Supplied data –
----------------------------------------

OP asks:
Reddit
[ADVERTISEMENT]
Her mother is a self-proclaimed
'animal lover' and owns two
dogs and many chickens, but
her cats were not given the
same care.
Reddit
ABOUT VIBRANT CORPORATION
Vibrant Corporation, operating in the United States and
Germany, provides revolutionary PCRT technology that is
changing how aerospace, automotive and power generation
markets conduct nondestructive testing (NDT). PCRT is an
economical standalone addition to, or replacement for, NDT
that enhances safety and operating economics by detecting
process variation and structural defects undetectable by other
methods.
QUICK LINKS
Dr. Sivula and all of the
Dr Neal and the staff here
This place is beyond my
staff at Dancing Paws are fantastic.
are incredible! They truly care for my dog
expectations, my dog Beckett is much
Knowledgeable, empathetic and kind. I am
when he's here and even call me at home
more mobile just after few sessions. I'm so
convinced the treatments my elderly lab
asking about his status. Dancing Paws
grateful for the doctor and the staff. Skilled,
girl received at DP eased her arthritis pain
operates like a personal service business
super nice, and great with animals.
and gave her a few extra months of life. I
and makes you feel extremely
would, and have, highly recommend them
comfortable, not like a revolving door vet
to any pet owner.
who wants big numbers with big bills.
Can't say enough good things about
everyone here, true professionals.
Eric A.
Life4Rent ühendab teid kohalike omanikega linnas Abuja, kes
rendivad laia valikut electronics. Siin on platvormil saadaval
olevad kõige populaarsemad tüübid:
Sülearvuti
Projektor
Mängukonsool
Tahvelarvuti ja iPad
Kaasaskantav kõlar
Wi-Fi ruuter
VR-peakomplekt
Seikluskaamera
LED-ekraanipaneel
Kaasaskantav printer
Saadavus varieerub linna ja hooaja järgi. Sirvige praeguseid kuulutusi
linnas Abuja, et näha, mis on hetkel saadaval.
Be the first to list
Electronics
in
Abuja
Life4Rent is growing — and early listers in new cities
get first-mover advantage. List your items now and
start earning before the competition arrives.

----------------------------------------

What is needed –
Only lines of the data holding the word "Abuja" go in the answer. Please copy each of them.

Problem solution –
Life4Rent ühendab teid kohalike omanikega linnas Abuja, kes
linnas Abuja, et näha, mis on hetkel saadaval.
Abuja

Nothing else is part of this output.